In this age of super-parenting, there is pressure to speak ‘lovey-dovey’ to your children ALL THE TIME.  We are supposed to give them choices, and allow them to emote and we are to endure ALL sorts of self-expression, right? Maybe not….  

Here’s how I see it-I am the mom.  I am in charge and I am as patient as I can possibly be in that moment.  I try my best to give reasonable choices when it is appropriate and not to be a yeller… but I am also a human and it is important for my children to see me that way.  I refuse to speak sweetly all the time.  When they are pushing my buttons, and annoying me, I think it is okay to show it.  

Also, I speak to them in a normal tone of voice.  They are people and deserved to be treated as such.  When I observe an adult speaking in that babyish, sing song-y tone to children, it makes me cringe a little bit.  Do you trust someone who alters their voice and personality just for you? I don’t.  

Let your voice reflect how you feel about a situation. When your small child is acting out they are begging for limits.  Set them clearly and firmly.  Don’t be a sweet and nervous or pretend you don’t notice and then wait until you get to the safety of your car where you lose your temper, start screaming at your child and perhaps crying yourself. Your child is learning to read social cues from YOU.  Especially when they are small, your children reference you to figure out how to read a situation.  If you are acting all sweet and sappy in public and holding it all in until you lose your mind, what are you teaching them?? 

I give you permission to be real with your child.  Even your small child.  They bit you? Say OW firmly and mean it.  Are they doing something you don’t like such as pulling your hair? Don’t laugh and call them silly.  Tell them that it hurts and that you want them to stop. It is OK to say, “I don’t like that.”  We want them to speak up for themselves, right? This is how they learn. 

We need to stop complicating everything for the sake of looking like an unflappable super mom. That super-mom does not exist. 

Speak kindly and truthfully to your children. Be firm and set limits when appropriate.  Do not tell them they are silly and then giggle if what you really mean is that you are embarrassed and you wish they’d stop lifting your dress in the supermarket. They won’t be able to decode your complicated message. 

I feel anxious when I see a mom speaking timidly to her tantrum-ing toddler.  She is eyeing the crowds around her and trying on her best “mothering phrases” that she read in a viral Facebook post about how to speak kindly to your toddler.  She is worried about being judged by other moms if her snacks are not organic and her words are not sugar coated.  That crap needs to stop.  No one wins. It helps neither the child, nor the parent.

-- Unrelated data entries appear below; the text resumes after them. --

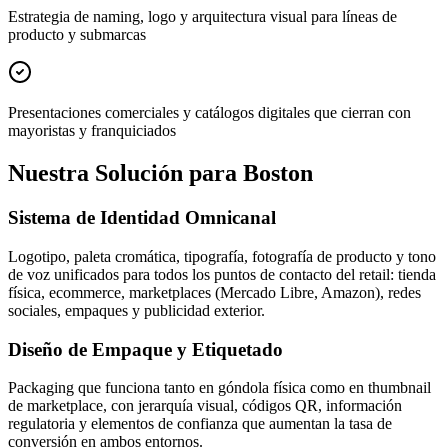
Estrategia de naming, logo y arquitectura visual para líneas de
producto y submarcas
Presentaciones comerciales y catálogos digitales que cierran con
mayoristas y franquiciados
Nuestra Solución para Boston
Sistema de Identidad Omnicanal
Logotipo, paleta cromática, tipografía, fotografía de producto y tono
de voz unificados para todos los puntos de contacto del retail: tienda
física, ecommerce, marketplaces (Mercado Libre, Amazon), redes
sociales, empaques y publicidad exterior.
Diseño de Empaque y Etiquetado
Packaging que funciona tanto en góndola física como en thumbnail
de marketplace, con jerarquía visual, códigos QR, información
regulatoria y elementos de confianza que aumentan la tasa de
conversión en ambos entornos.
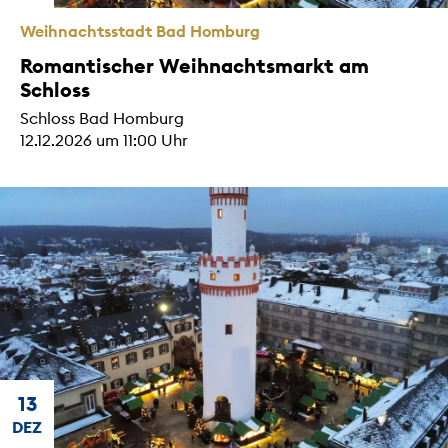
Weihnachtsstadt Bad Homburg
Romantischer Weihnachtsmarkt am
Schloss
Schloss Bad Homburg
12.12.2026 um 11:00 Uhr
13
DEZ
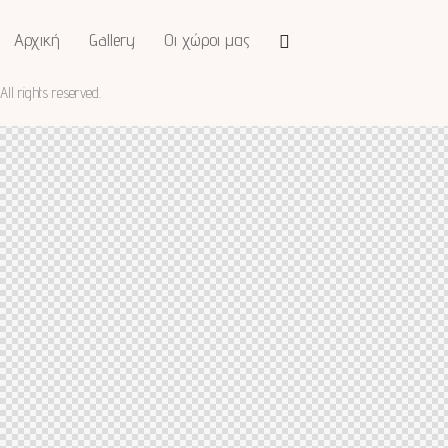
Αρχική
Gallery
Οι χώροι μας
All rights reserved.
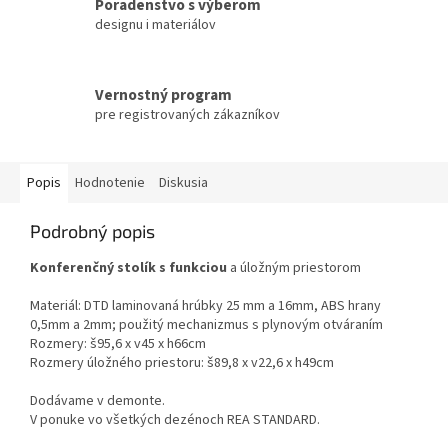
Poradenstvo s výberom
designu i materiálov
Vernostný program
pre registrovaných zákazníkov
Popis
Hodnotenie
Diskusia
Podrobný popis
Konferenčný stolík
s funkciou
a úložným priestorom
Materiál: DTD laminovaná hrúbky 25 mm a 16mm, ABS hrany
0,5mm a 2mm; použitý mechanizmus s plynovým otváraním
Rozmery: š95,6 x v45 x h66cm
Rozmery úložného priestoru: š89,8 x v22,6 x h49cm
Dodávame v demonte.
V ponuke vo všetkých dezénoch REA STANDARD.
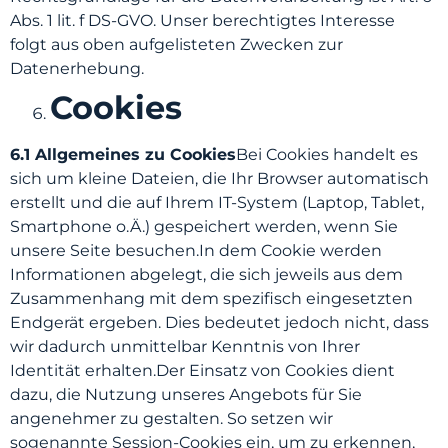
Abs. 1 lit. f DS-GVO. Unser berechtigtes Interesse
folgt aus oben aufgelisteten Zwecken zur
Datenerhebung.
Cookies
6.1 Allgemeines zu Cookies
Bei Cookies handelt es
sich um kleine Dateien, die Ihr Browser automatisch
erstellt und die auf Ihrem IT-System (Laptop, Tablet,
Smartphone o.Ä.) gespeichert werden, wenn Sie
unsere Seite besuchen.In dem Cookie werden
Informationen abgelegt, die sich jeweils aus dem
Zusammenhang mit dem spezifisch eingesetzten
Endgerät ergeben. Dies bedeutet jedoch nicht, dass
wir dadurch unmittelbar Kenntnis von Ihrer
Identität erhalten.Der Einsatz von Cookies dient
dazu, die Nutzung unseres Angebots für Sie
angenehmer zu gestalten. So setzen wir
sogenannte Session-Cookies ein, um zu erkennen,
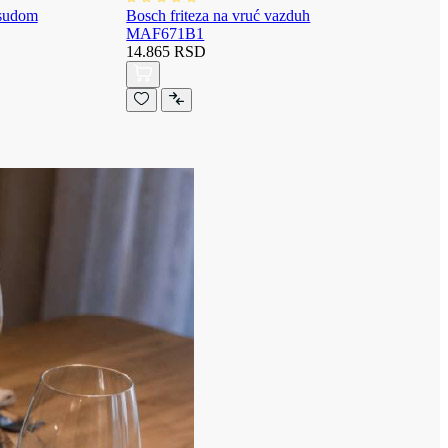
osudom
Bosch friteza na vruć vazduh
MAF671B1
14.865 RSD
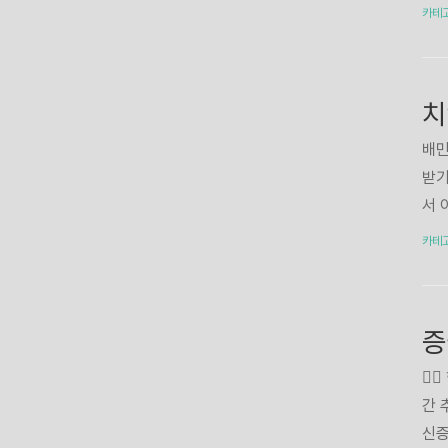
자격
원가
카테
월별
배송
간 :
기능
까지
치
물건
송기
배민
는 
받기
서 
사합
카테
킨은
중복
모두
적용
C,
👉
습니
간 
제대
신증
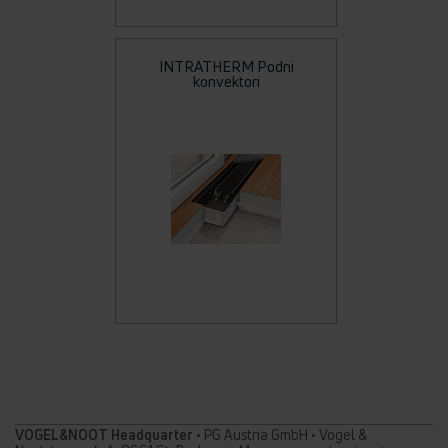
INTRATHERM Podni
konvektori
VOGEL&NOOT Headquarter
• PG Austria GmbH • Vogel &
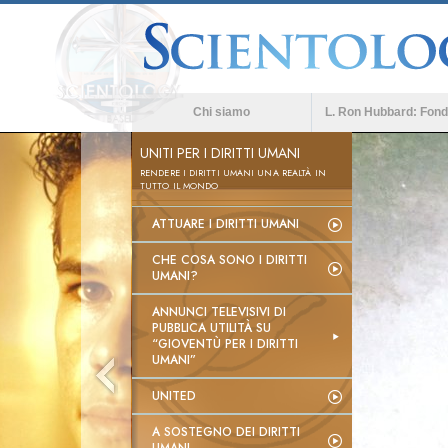
Chi siamo
L. Ron Hubbard: Fond
UNITI PER I DIRITTI UMANI
RENDERE I DIRITTI UMANI UNA REALTÀ IN
TUTTO IL MONDO
ATTUARE I DIRITTI UMANI
CHE COSA SONO I DIRITTI
UMANI?
ANNUNCI TELEVISIVI DI
PUBBLICA UTILITÀ SU
“GIOVENTÙ PER I DIRITTI
UMANI”
UNITED
A SOSTEGNO DEI DIRITTI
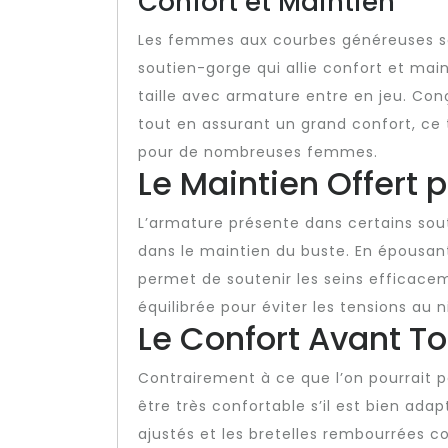
Confort et Maintien
Les femmes aux courbes généreuses sa
soutien-gorge qui allie confort et mai
taille avec armature entre en jeu. Con
tout en assurant un grand confort, ce
pour de nombreuses femmes.
Le Maintien Offert 
L’armature présente dans certains sout
dans le maintien du buste. En épousant 
permet de soutenir les seins efficacem
équilibrée pour éviter les tensions au 
Le Confort Avant To
Contrairement à ce que l’on pourrait 
être très confortable s’il est bien ada
ajustés et les bretelles rembourrées c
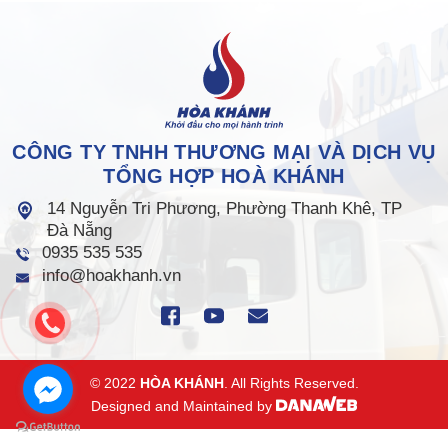
CÔNG TY TNHH THƯƠNG MẠI VÀ DỊCH VỤ
TỔNG HỢP HOÀ KHÁNH
14 Nguyễn Tri Phương, Phường Thanh Khê, TP
Đà Nẵng
0935 535 535
info@hoakhanh.vn
© 2022
HÒA KHÁNH
. All Rights Reserved.
Designed and Maintained by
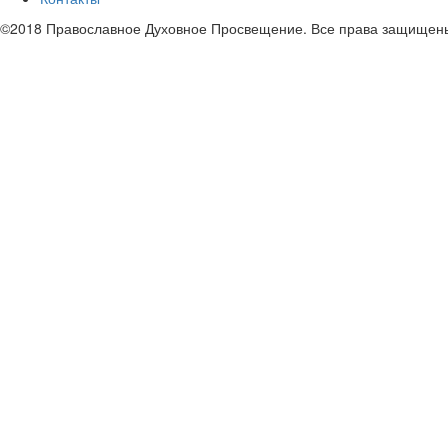
©2018 Православное Духовное Просвещение. Все права защищен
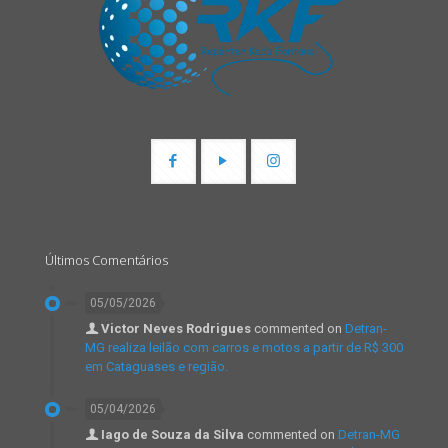
Últimos Comentários
05/05/2026
Victor Neves Rodrigues
commented on
Detran-
MG realiza leilão com carros e motos a partir de R$ 300
em Cataguases e região.
05/04/2026
Iago de Souza da Silva
commented on
Detran-MG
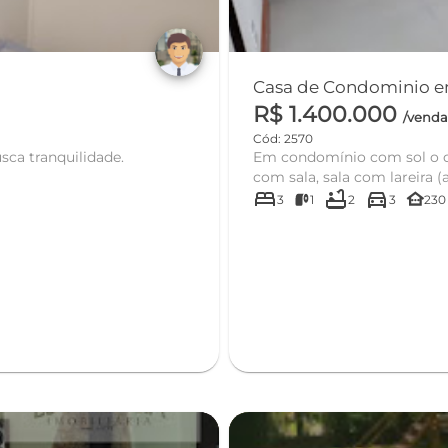
R$ 1.400.000
/vend
Cód: 2570
ca tranquilidade.
Em condomínio com sol o dia
com sala, sala com lareira (a
bed
bathtub
directions_car
other_houses
3
1
2
3
230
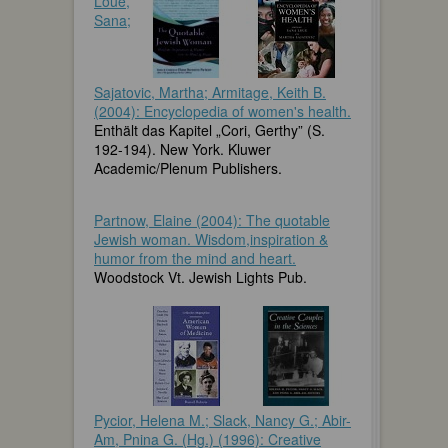
Loue,
Sana;
Sajatovic, Martha; Armitage, Keith B.
(2004): Encyclopedia of women's health.
Enthält das Kapitel „Cori, Gerthy” (S.
192-194). New York. Kluwer
Academic/Plenum Publishers.
Partnow, Elaine (2004): The quotable
Jewish woman. Wisdom,inspiration &
humor from the mind and heart.
Woodstock Vt. Jewish Lights Pub.
Pycior, Helena M.; Slack, Nancy G.; Abir-
Am, Pnina G. (Hg.) (1996): Creative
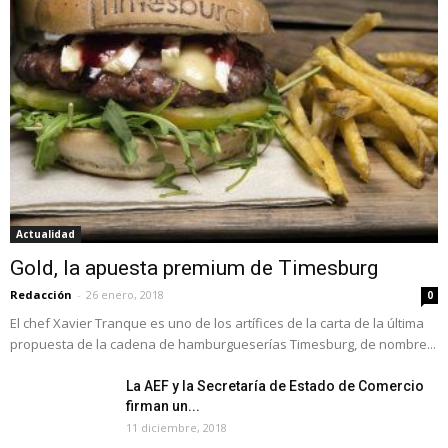
Actualidad
Gold, la apuesta premium de Timesburg
Redacción
-
26 enero, 2018
0
El chef Xavier Tranque es uno de los artífices de la carta de la última
propuesta de la cadena de hamburgueserías Timesburg, de nombre...
La AEF y la Secretaría de Estado de Comercio
firman un...
11 diciembre, 2018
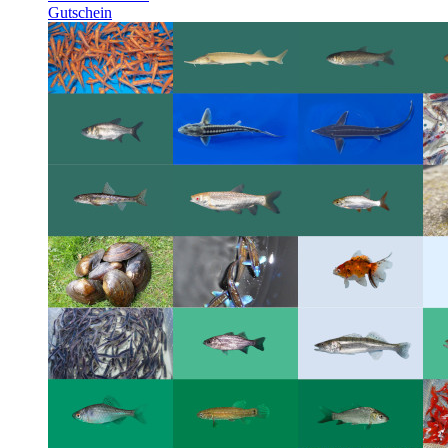
Gutschein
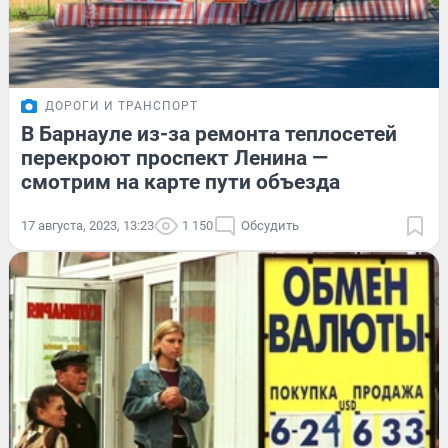
ДОРОГИ И ТРАНСПОРТ
В Барнауле из-за ремонта теплосетей
перекроют проспект Ленина —
смотрим на карте пути объезда
17 августа, 2023, 13:23
1 150
Обсудить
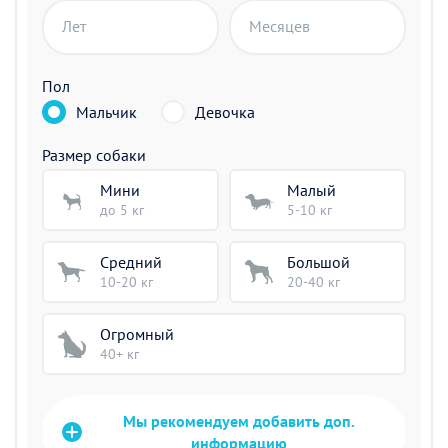
Лет
Месяцев
Пол
Мальчик
Девочка
Размер собаки
Мини
Малый
до 5 кг
5-10 кг
Средний
Большой
10-20 кг
20-40 кг
Огромный
40+ кг
Мы рекомендуем добавить доп.
информацию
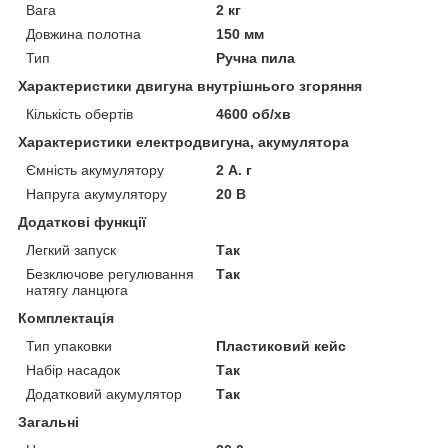
Вага
2 кг
Довжина полотна
150 мм
Тип
Ручна пила
Характеристики двигуна внутрішнього згоряння
Кількість обертів
4600 об/хв
Характеристики електродвигуна, акумулятора
Ємність акумулятору
2 А. г
Напруга акумулятору
20 В
Додаткові функції
Легкий запуск
Так
Безключове регулювання
Так
натягу ланцюга
Комплектація
Тип упаковки
Пластиковий кейс
Набір насадок
Так
Додатковий акумулятор
Так
Загальні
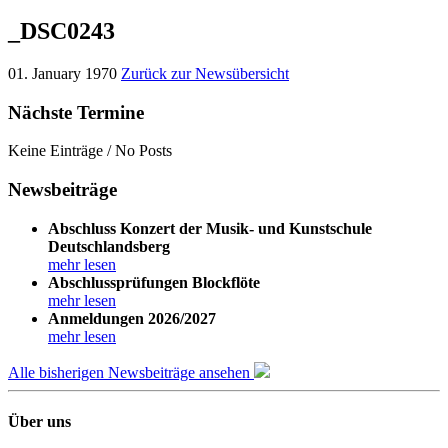
_DSC0243
01. January 1970
Zurück zur Newsübersicht
Nächste Termine
Keine Einträge / No Posts
Newsbeiträge
Abschluss Konzert der Musik- und Kunstschule
Deutschlandsberg
mehr lesen
Abschlussprüfungen Blockflöte
mehr lesen
Anmeldungen 2026/2027
mehr lesen
Alle bisherigen Newsbeiträge ansehen
Über uns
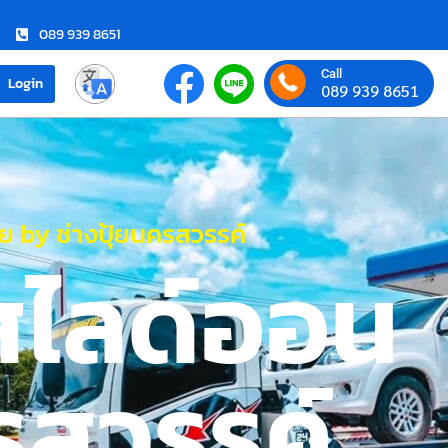
089 939 8651
Call
Login
089 939 8651
 by ช่างปุ้ยนครสวรรค์
สไลด์ออน
รสวรรค์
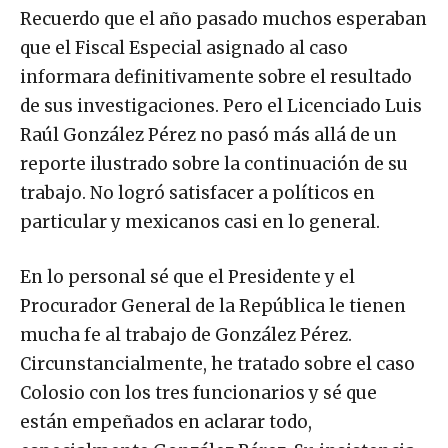
Recuerdo que el año pasado muchos esperaban
que el Fiscal Especial asignado al caso
informara definitivamente sobre el resultado
de sus investigaciones. Pero el Licenciado Luis
Raúl González Pérez no pasó más allá de un
reporte ilustrado sobre la continuación de su
trabajo. No logró satisfacer a políticos en
particular y mexicanos casi en lo general.
En lo personal sé que el Presidente y el
Procurador General de la República le tienen
mucha fe al trabajo de González Pérez.
Circunstancialmente, he tratado sobre el caso
Colosio con los tres funcionarios y sé que
están empeñados en aclarar todo,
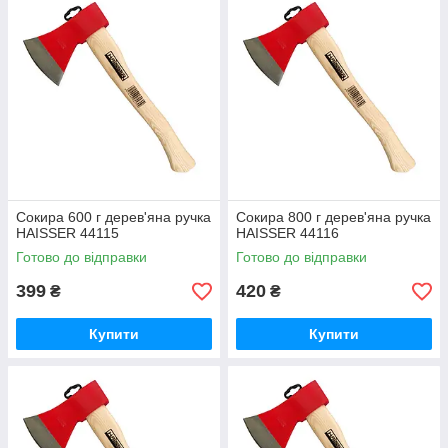
Сокира 600 г дерев'яна ручка
Сокира 800 г дерев'яна ручка
HAISSER 44115
HAISSER 44116
Готово до відправки
Готово до відправки
399
420
₴
₴
Купити
Купити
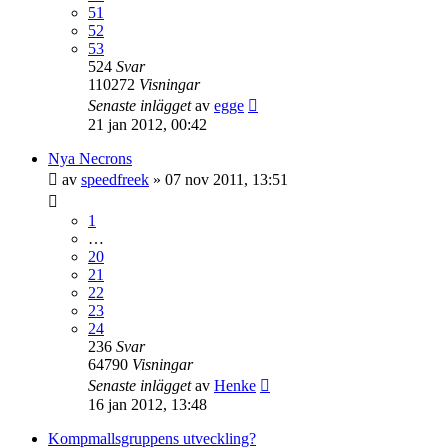
51
52
53
524
Svar
110272
Visningar
Senaste inlägget
av
egge
21 jan 2012, 00:42
Nya Necrons
av
speedfreek
»
07 nov 2011, 13:51
1
…
20
21
22
23
24
236
Svar
64790
Visningar
Senaste inlägget
av
Henke
16 jan 2012, 13:48
Kompmallsgruppens utveckling?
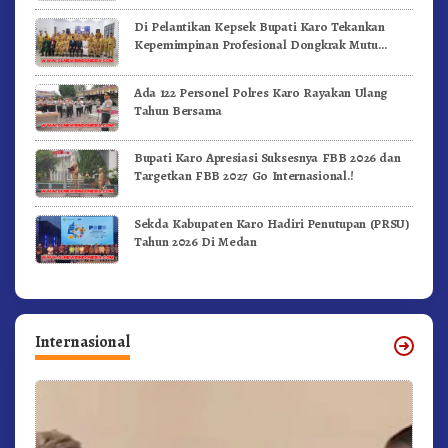
Di Pelantikan Kepsek Bupati Karo Tekankan
Kepemimpinan Profesional Dongkrak Mutu
Pendidikan
Ada 122 Personel Polres Karo Rayakan Ulang
Tahun Bersama
Bupati Karo Apresiasi Suksesnya FBB 2026 dan
Targetkan FBB 2027 Go Internasional.!
Sekda Kabupaten Karo Hadiri Penutupan (PRSU)
Tahun 2026 Di Medan
Internasional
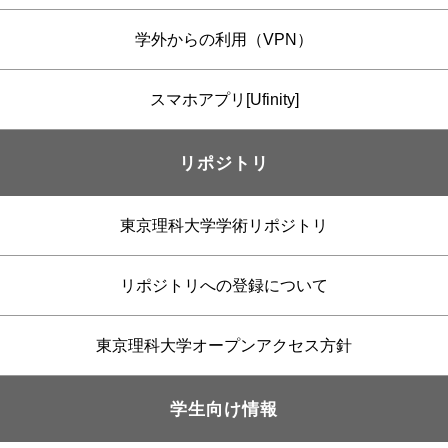
学外からの利用（VPN）
スマホアプリ[Ufinity]
リポジトリ
東京理科大学学術リポジトリ
リポジトリへの登録について
東京理科大学オープンアクセス方針
学生向け情報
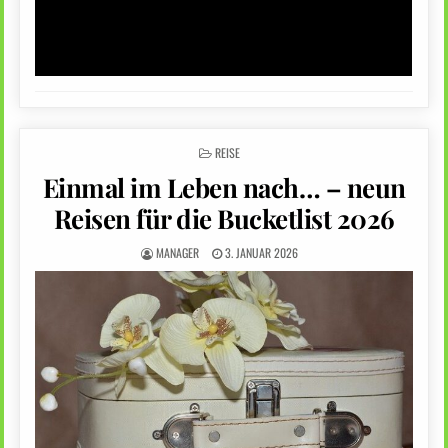
POSTED
REISE
IN
Einmal im Leben nach… – neun
Reisen für die Bucketlist 2026
MANAGER
3. JANUAR 2026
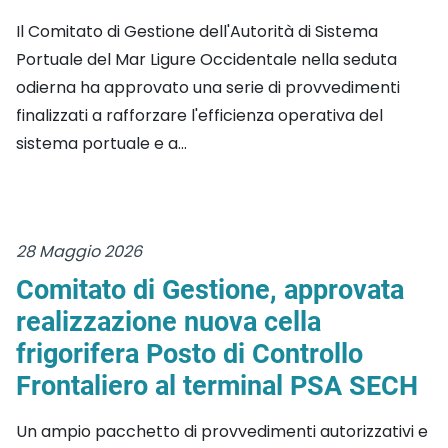
Il Comitato di Gestione dell'Autorità di Sistema
Portuale del Mar Ligure Occidentale nella seduta
odierna ha approvato una serie di provvedimenti
finalizzati a rafforzare l'efficienza operativa del
sistema portuale e a...
28 Maggio 2026
Comitato di Gestione, approvata
realizzazione nuova cella
frigorifera Posto di Controllo
Frontaliero al terminal PSA SECH
Un ampio pacchetto di provvedimenti autorizzativi e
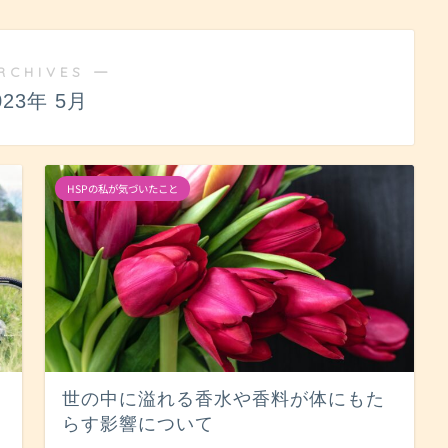
RCHIVES ―
023年 5月
HSPの私が気づいたこと
世の中に溢れる香水や香料が体にもた
らす影響について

Our children are supposed to have tantrums.  They need to push back.  If your kid is fighting you about leaving the park and you are still leaving, you are doing a GREAT job.  


I hold no judgement towards the parents and teachers who are constantly spinning their wheels to say the exact right thing, to present the most beautiful looking project or meal, or to skillfully bribe their child out of the park without a tantrum.  We are all being conditioned to act this way. It scares me.  We are forgetting how to parent with our own instincts.  We are foregoing simple, face to face interactions for complicated craft projects and mandarin lessons.  We are getting so burned out making things look and sound perfect that we are not seeing the true beauty right in front of our eyes. It is SO much more important to have the strength and energy to look our child in the face and read a book together than it is to run yourself ragged between a zillion activities while cooking the perfect meal and providing service with a smile at all times.  Looking and acting like a perfect parent sounds exhausting and miserable.  It serves no one, especially not our children. 

Do yourself and your child a favor and BE REAL. BE WHO YOU ARE. Try your best to be patient and to speak kindly, but also, be firm and clear when you need to.  Your child will thank you. Your parenting life will be easier and so much more fulfilling.